As mãos de Francisco de Assis Demeciano são grossas e calejadas da lida no campo, nem por isso ele esquece que delicadeza, suavidade e precisão são fundamentais para tirar a maçã do pé. Ela não pode ser nem batida nem muito apertada. Agricultores como ele, que vivem em pequenos sítios de até cinco hectares, representam 87% da produção da maçã no Estado, a maioria na região de São Joaquim. A agricultura familiar é um contraponto à realidade de Vacaria, no Rio Grande do Sul, e Fraiburgo, no Oeste de Santa Catarina, outros dois polos produtores de maçã, onde pomares se estendem por até 2 mil hectares.

A colheita das variedades gala e fuji começa em janeiro e segue até o final de abril. É um trabalho manual, quase artesanal, que geralmente envolve a família inteira. É o caso de Joaquim Daniel Martins, 69 anos, que produz maçã há 25. Ele e os três filhos dão conta dos quase quatro hectares do pomar. A grande vantagem para ele, que também produz queijo e cria gado, é a rentabilidade da maçã em relação a produção de outros alimentos.

— Começamos eu, minha mulher e os dois filhos. No primeiro ano plantamos 600 mudas. No ano seguinte, em 2001, mais 600 e há cerca de quatro anos plantamos mais 900 mudas de maçã, com investimento inicial de R$ 25 mil por hectare — conta Francisco de Assis Demeciano.

As macieiras levam uma média de três anos para começar a produzir, mas a produção boa começa pelo quinto ou sexto ano.

— Para recuperar o investimento depende da tecnologia que se usa. É preciso investir a médio e longo prazo.

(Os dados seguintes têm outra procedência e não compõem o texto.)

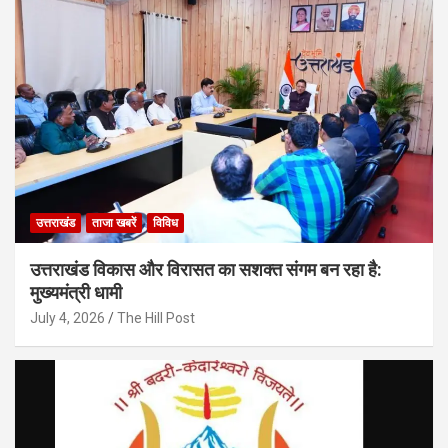
उत्तराखंड
ताजा खबरें
विविध
उत्तराखंड विकास और विरासत का सशक्त संगम बन रहा है:
मुख्यमंत्री धामी
July 4, 2026
The Hill Post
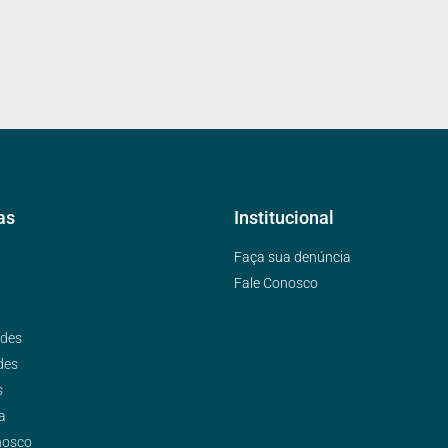
as
Institucional
Faça sua denúncia
Fale Conosco
ades
des
s
a
nosco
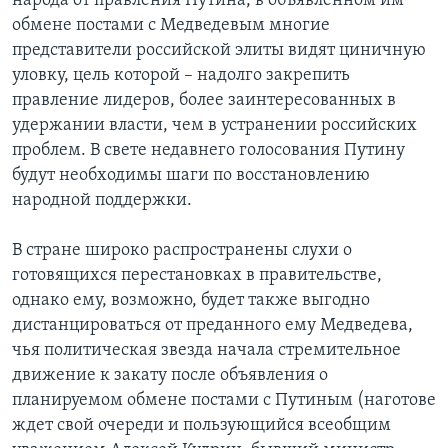
народа от правления Путина, в объявленном им
обмене постами с Медведевым многие
представители российской элиты видят циничную
уловку, цель которой – надолго закрепить
правление лидеров, более заинтересованных в
удержании власти, чем в устранении российских
проблем. В свете недавнего голосования Путину
будут необходимы шаги по восстановлению
народной поддержки.
В стране широко распространены слухи о
готовящихся перестановках в правительстве,
однако ему, возможно, будет также выгодно
дистанцироваться от преданного ему Медведева,
чья политическая звезда начала стремительное
движение к закату после объявления о
планируемом обмене постами с Путиным (наготове
ждет свой очереди и пользующийся всеобщим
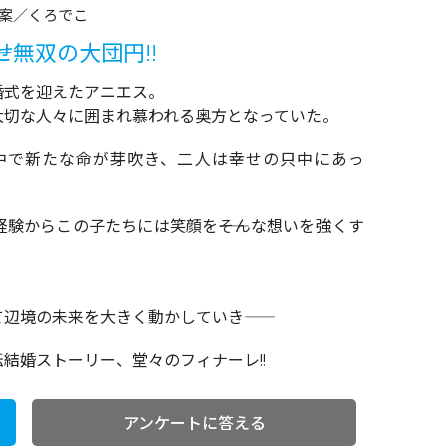
案／くろでこ
せ無双の大団円!!
婚式を迎えたアニエス。
大切な人々に囲まれ慕われる奥方となっていた。
中で新たな命が芽吹き、二人は幸せの只中にあっ
験からこの子たちには笑顔を――そんな想いを強くす
辺境の未来を大きく動かしていき――
結婚ストーリー、堂々のフィナーレ!!
アンケートに答える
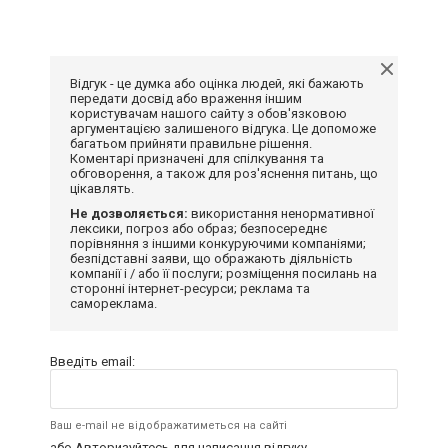
Відгук - це думка або оцінка людей, які бажають
передати досвід або враження іншим
користувачам нашого сайту з обов'язковою
аргументацією залишеного відгука. Це допоможе
багатьом прийняти правильне рішення.
Коментарі призначені для спілкування та
обговорення, а також для роз'яснення питань, що
цікавлять.
Не дозволяється:
використання ненормативної
лексики, погроз або образ; безпосереднє
порівняння з іншими конкуруючими компаніями;
безпідставні заяви, що ображають діяльність
компанії і / або її послуги; розміщення посилань на
сторонні інтернет-ресурси; реклама та
самореклама.
Введіть email:
Ваш e-mail не відображатиметься на сайті
або
Авторизуйтесь
для написання відгуку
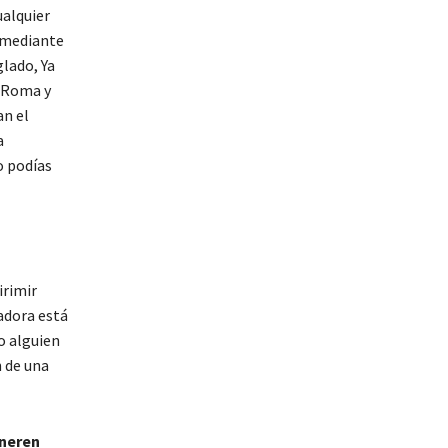
ualquier
a mediante
lado, Ya
n Roma y
an el
a
o podías
irimir
adora está
o alguien
n de una
eneren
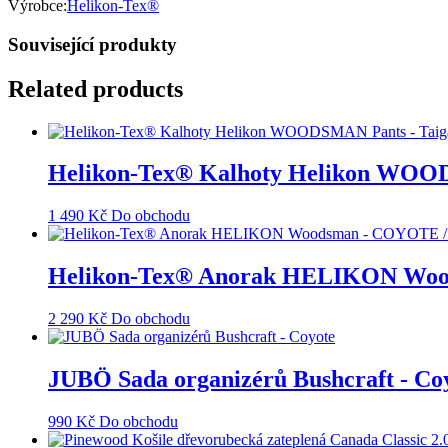
Výrobce:
Helikon-Tex®
Související produkty
Related products
Helikon-Tex® Kalhoty Helikon WOOD
1 490
Kč
Do obchodu
Helikon-Tex® Anorak HELIKON Woo
2 290
Kč
Do obchodu
JUBÖ Sada organizérů Bushcraft - Co
990
Kč
Do obchodu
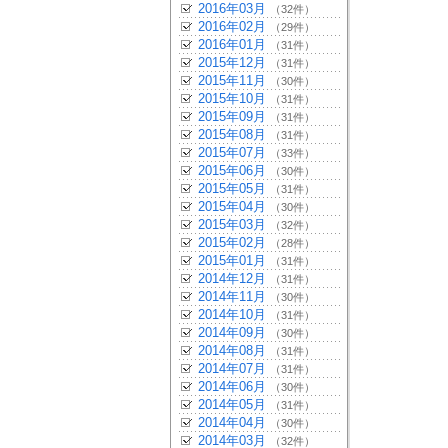
2016年03月
（32件）
2016年02月
（29件）
2016年01月
（31件）
2015年12月
（31件）
2015年11月
（30件）
2015年10月
（31件）
2015年09月
（31件）
2015年08月
（31件）
2015年07月
（33件）
2015年06月
（30件）
2015年05月
（31件）
2015年04月
（30件）
2015年03月
（32件）
2015年02月
（28件）
2015年01月
（31件）
2014年12月
（31件）
2014年11月
（30件）
2014年10月
（31件）
2014年09月
（30件）
2014年08月
（31件）
2014年07月
（31件）
2014年06月
（30件）
2014年05月
（31件）
2014年04月
（30件）
2014年03月
（32件）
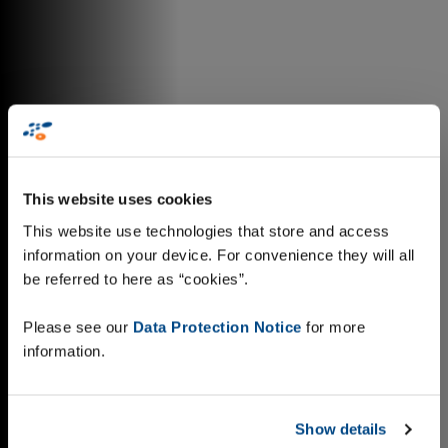
This website uses cookies
This website use technologies that store and access
information on your device. For convenience they will all
be referred to here as “cookies”.
Please see our
Data Protection Notice
for more
information.
Show details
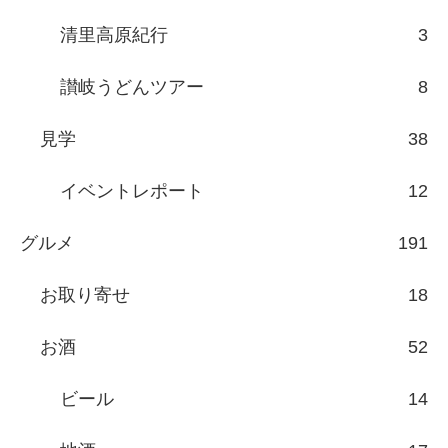
清里高原紀行
3
讃岐うどんツアー
8
見学
38
イベントレポート
12
グルメ
191
お取り寄せ
18
お酒
52
ビール
14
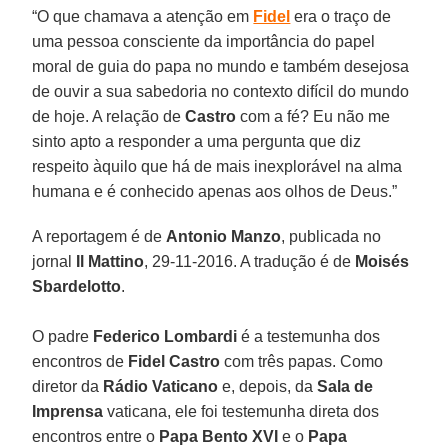
“O que chamava a atenção em
Fidel
era o traço de
uma pessoa consciente da importância do papel
moral de guia do papa no mundo e também desejosa
de ouvir a sua sabedoria no contexto difícil do mundo
de hoje. A relação de
Castro
com a fé? Eu não me
sinto apto a responder a uma pergunta que diz
respeito àquilo que há de mais inexplorável na alma
humana e é conhecido apenas aos olhos de Deus.”
A reportagem é de
Antonio Manzo
, publicada no
jornal
Il Mattino
, 29-11-2016. A tradução é de
Moisés
Sbardelotto
.
O padre
Federico Lombardi
é a testemunha dos
encontros de
Fidel Castro
com três papas. Como
diretor da
Rádio Vaticano
e, depois, da
Sala de
Imprensa
vaticana, ele foi testemunha direta dos
encontros entre o
Papa Bento XVI
e o
Papa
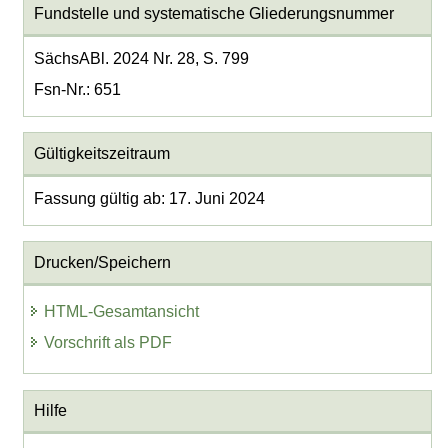
Fundstelle und systematische Gliederungsnummer
SächsABl. 2024 Nr. 28, S. 799
Fsn-Nr.: 651
Gültigkeitszeitraum
Fassung gültig ab: 17. Juni 2024
Drucken/Speichern
HTML-Gesamtansicht
Vorschrift als PDF
Hilfe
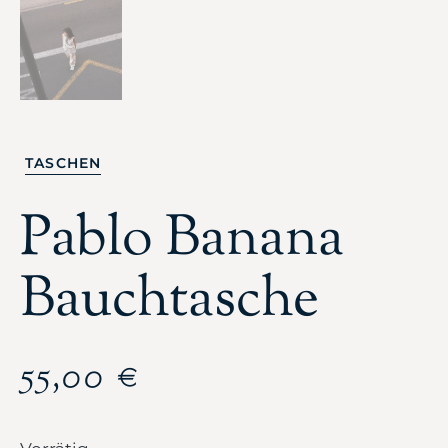
TASCHEN
Pablo Banana
Bauchtasche
55,00
€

Não existe pobreza onde existe fruticultura, dá boa rentabilidade — observa o engenheiro agrônomo Marcelo Cruz de Liz.

A família de Francisco, por exemplo, teve uma receita bruta de R$ 80 mil no ano passado em dois hectares e meio, com lucro de R$ 50 mil. Produzir maçã virou bom negócio para a região e hoje representa 75% da economia de São Joaquim, antes um grande produtor de batata. Atualmente a maçã suplantou até mesmo a criação de gado. Em razão disso, o êxodo rural ainda é baixo se comparado a outras regiões, porque demanda muita mão de obra e dá um retorno econômico bom para as famílias rurais.

Por outro lado, a rentabilidade da fruticultura e a escassez de mão de obra nas propriedades maiores atraem migrantes de todo o Brasil. Mauricio Yukio Fukushima, 43 anos, começou como empregado e hoje tem 15 mil pés de macieiras espalhados por 20 mil hectares. Em março precisou contratar 27 pessoas para colher as frutas, sete das quais vieram de Pernambuco. Hoje, 30% da mão de obra na colheita da maçã vem de fora de Santa Catarina. O salário é de R$ 22 por caixote - uma pessoa enche até quatro caixotes de 25 a 30 kg por dia.

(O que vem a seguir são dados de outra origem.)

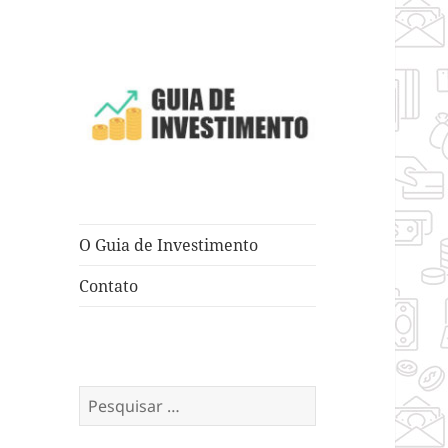
Dicas e Truques para Negócios
Guia de
Investimento
O Guia de Investimento
Contato
Pesquisar
por:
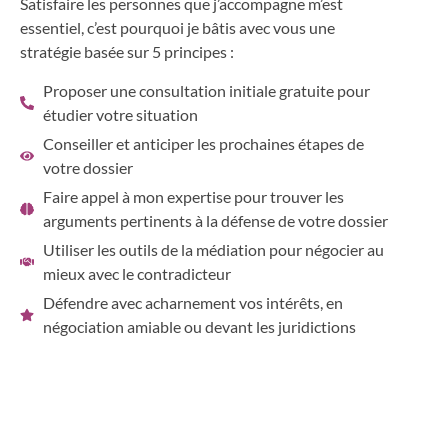
Satisfaire les personnes que j’accompagne m’est
essentiel, c’est pourquoi je bâtis avec vous une
stratégie basée sur 5 principes :
Proposer une consultation initiale gratuite pour
étudier votre situation
Conseiller et anticiper les prochaines étapes de
votre dossier
Faire appel à mon expertise pour trouver les
arguments pertinents à la défense de votre dossier
Utiliser les outils de la médiation pour négocier au
mieux avec le contradicteur
Défendre avec acharnement vos intérêts, en
négociation amiable ou devant les juridictions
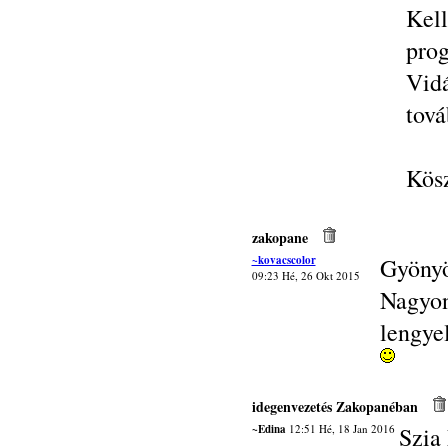
Kel
prog
Vid
tová
Kösz
zakopane
~kovacscolor
Gyönyö
09:23 Hé, 26 Okt 2015
Nagyon
lengyel
idegenvezetés Zakopanéban
~Edina
12:51 Hé, 18 Jan 2016
Szia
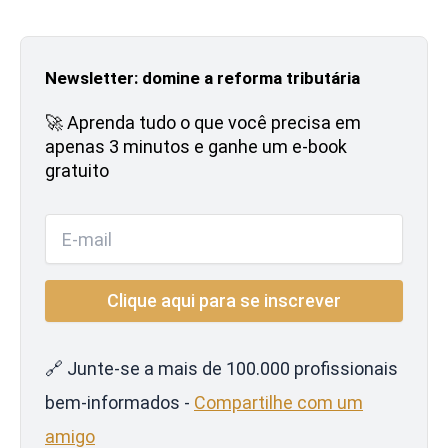
Newsletter: domine a reforma tributária
🚀 Aprenda tudo o que você precisa em
apenas 3 minutos e ganhe um e-book
gratuito
🔗 Junte-se a mais de 100.000 profissionais
bem-informados -
Compartilhe com um
amigo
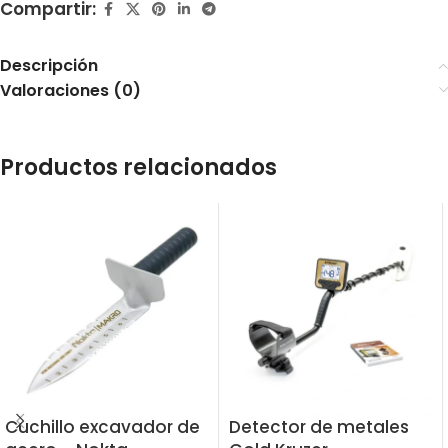
Compartir:
Descripción
Valoraciones (0)
Productos relacionados
Cuchillo excavador de
Detector de metales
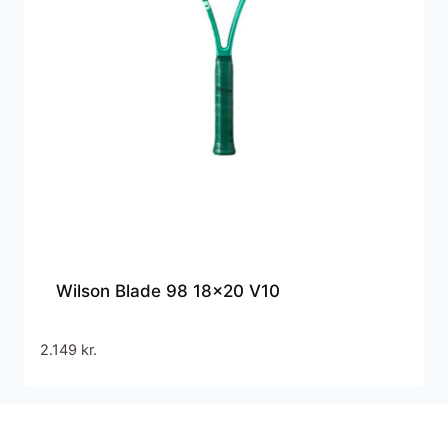
Wilson Blade 98 18×20 V10
2.149
kr.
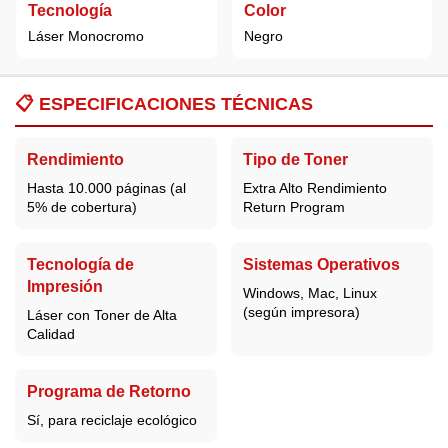
Tecnología
Color
Láser Monocromo
Negro
📋
ESPECIFICACIONES TÉCNICAS
Rendimiento
Tipo de Toner
Hasta 10.000 páginas (al
Extra Alto Rendimiento
5% de cobertura)
Return Program
Tecnología de
Sistemas Operativos
Impresión
Windows, Mac, Linux
(según impresora)
Láser con Toner de Alta
Calidad
Programa de Retorno
Sí, para reciclaje ecológico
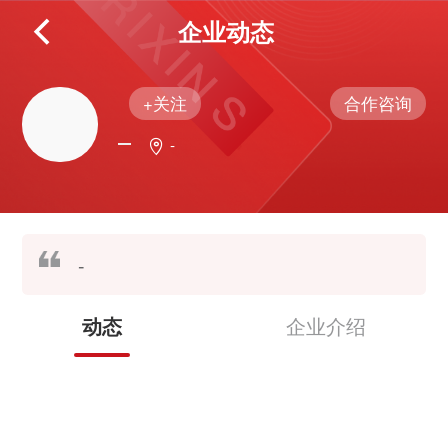
企业动态
+关注
合作咨询
-
-
企业介绍
动态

Dos 2.401 produtores da região de São Joaquim, apenas 15% são organizados em cooperativas, segundo a Epagri. As duas maiores são a Sanjo, com 80 associados, e a Cooperserra, com 98 associados. Os associados dividem as despesas da sede, armazenamento e comercialização e o lucro é repassado para os associados. O restante dos produtores vende direto para grandes empresas, a maioria localizada em Fraiburgo ou Vacaria, ou são sócios não-fixos das cooperativas.